We have made a few enhancements for the Pivot Table.

Multiple Measures Support

Finally, you can add multiple measure columns (Value) into Pivot Table. 😎

And the ‘% of Total’ calculation is supported for each measure, which means you can show the original values of one measure column and the % of Total values of the same column next to each other!

Group Level Color

When you have multiple columns in Row, then you might want to apply the color scale at the group level instead of each row or column level. Now you can select ‘Row (Group Level)’ for Color Scale setting.

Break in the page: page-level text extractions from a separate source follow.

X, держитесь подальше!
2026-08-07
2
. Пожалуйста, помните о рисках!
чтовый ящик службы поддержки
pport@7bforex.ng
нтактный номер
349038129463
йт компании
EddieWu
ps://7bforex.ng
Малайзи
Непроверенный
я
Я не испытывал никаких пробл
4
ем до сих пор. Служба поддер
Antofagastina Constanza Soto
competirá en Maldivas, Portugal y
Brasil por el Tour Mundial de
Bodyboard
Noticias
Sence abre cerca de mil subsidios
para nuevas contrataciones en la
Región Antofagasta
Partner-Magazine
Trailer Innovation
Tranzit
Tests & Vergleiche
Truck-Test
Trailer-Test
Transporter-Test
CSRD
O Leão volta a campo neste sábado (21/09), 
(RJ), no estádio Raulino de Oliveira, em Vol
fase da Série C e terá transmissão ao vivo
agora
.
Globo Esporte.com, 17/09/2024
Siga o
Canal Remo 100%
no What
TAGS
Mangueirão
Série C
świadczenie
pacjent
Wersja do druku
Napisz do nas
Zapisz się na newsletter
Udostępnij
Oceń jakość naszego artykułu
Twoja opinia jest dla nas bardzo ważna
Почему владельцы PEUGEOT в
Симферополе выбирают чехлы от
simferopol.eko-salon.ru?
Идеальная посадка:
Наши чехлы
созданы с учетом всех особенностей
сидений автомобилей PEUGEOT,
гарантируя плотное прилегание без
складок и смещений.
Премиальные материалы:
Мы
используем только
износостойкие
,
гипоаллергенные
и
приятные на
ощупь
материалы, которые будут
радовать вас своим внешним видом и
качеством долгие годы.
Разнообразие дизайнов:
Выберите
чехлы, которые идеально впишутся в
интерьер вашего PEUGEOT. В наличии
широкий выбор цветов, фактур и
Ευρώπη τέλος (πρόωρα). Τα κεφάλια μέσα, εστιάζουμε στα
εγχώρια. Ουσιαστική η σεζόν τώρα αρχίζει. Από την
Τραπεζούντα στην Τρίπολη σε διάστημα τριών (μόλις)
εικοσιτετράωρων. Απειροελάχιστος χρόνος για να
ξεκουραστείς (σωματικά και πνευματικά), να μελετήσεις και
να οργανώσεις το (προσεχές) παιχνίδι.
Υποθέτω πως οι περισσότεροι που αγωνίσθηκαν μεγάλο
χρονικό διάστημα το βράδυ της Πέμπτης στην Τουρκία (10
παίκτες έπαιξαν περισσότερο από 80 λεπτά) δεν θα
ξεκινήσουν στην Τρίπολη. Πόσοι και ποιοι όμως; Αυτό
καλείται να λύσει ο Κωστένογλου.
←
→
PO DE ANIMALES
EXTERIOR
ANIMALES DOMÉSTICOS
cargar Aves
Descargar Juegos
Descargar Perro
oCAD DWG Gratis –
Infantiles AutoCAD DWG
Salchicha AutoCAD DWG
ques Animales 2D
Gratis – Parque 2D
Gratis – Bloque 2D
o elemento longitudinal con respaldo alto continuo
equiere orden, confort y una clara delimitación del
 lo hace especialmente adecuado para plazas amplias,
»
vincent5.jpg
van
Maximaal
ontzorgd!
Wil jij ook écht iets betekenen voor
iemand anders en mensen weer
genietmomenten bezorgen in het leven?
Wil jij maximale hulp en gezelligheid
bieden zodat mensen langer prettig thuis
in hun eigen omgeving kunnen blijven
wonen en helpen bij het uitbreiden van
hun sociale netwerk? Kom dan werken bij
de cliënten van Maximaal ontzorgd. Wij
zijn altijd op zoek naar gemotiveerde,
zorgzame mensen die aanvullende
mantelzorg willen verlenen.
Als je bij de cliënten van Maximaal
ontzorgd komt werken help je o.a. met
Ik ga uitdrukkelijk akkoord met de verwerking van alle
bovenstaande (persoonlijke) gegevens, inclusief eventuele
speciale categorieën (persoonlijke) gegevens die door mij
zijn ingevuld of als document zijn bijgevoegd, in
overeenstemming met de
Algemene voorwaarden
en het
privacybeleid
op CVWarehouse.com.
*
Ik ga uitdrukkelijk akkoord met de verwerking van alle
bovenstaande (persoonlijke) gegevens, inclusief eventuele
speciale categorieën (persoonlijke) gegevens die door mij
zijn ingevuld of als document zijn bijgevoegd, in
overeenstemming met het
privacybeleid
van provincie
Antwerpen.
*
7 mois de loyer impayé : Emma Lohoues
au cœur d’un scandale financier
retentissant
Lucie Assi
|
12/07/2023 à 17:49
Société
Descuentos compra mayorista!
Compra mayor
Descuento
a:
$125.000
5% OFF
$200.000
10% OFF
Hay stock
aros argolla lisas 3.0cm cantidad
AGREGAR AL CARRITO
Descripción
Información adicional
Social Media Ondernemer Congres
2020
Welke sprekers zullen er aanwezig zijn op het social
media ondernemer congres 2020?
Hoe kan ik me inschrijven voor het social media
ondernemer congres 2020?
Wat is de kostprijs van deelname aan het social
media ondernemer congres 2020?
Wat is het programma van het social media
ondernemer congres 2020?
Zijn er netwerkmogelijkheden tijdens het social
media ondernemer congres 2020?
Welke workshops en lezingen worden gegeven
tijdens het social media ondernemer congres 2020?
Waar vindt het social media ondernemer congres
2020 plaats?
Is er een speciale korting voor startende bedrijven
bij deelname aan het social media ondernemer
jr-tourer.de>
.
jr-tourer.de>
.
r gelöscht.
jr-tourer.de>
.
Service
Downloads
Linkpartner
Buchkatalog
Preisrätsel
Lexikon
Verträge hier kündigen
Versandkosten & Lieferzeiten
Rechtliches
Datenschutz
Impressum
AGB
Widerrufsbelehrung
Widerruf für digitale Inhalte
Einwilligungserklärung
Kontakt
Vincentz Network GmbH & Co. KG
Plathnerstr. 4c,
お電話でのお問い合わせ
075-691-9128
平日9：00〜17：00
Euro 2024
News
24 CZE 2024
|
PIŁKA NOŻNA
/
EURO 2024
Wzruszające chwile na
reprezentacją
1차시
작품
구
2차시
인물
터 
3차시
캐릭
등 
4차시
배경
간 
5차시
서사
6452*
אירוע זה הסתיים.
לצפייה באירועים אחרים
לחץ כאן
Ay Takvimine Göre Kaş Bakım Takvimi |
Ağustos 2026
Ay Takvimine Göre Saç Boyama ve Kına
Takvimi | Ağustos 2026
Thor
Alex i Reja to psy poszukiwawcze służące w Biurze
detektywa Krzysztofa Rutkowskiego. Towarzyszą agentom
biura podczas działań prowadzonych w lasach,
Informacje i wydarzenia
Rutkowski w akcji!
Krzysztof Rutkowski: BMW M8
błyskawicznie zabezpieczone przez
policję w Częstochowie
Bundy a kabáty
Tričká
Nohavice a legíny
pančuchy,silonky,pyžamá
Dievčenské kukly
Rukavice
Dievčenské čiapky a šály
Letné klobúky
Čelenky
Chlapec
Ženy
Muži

Here are some differences.

This is when I set ‘All’ to Color Scale. We can see high numbers are shown with Red color in Japan and United States. No cells in the UK are not highlighted with Red color because the numbers in the UK are much lower than the other two countries in general.

Now, when I set it to ‘Row (Detail)’, then we can see a lot of the red colored cells. This is because the color is scaled for each row. This is convenient if you want to see what are the top values for each group at the detail level, in this case, that is ‘source’ column.

But it would be more useful if we can find out which groups have higher values in each country. This is when you want to set the Color Scale to ‘Row (Group Level).

Here, we can see ‘t.co (Twitter)’, ‘quora.com (Quora)’, and ‘github.com (Github)’ are the top sources in the UK. Something that could not have been obvious with the other two configurations.

% of Total at Row Group Level

The Row Group Level is also supported for ‘% of Total’ calculation.

Export Pivot Table Data

Now you can directly export the data presented in Pivot Table in a series of formats like CSV, JSON (more on this later), Clipboard, and EDF.

Other Enhancements

We have also managed to deliver a bunch of other incremental enhancements. Here are some of them worth mentioning.

Separating a Single Column to Multiples by the Position

Not only by setting a separating character, you can also specify the position(s) to separate the text.

Here, I’m trying to separate the departure time data into the hour and the minute by separating the first two digits and the last two digits into two separate columns.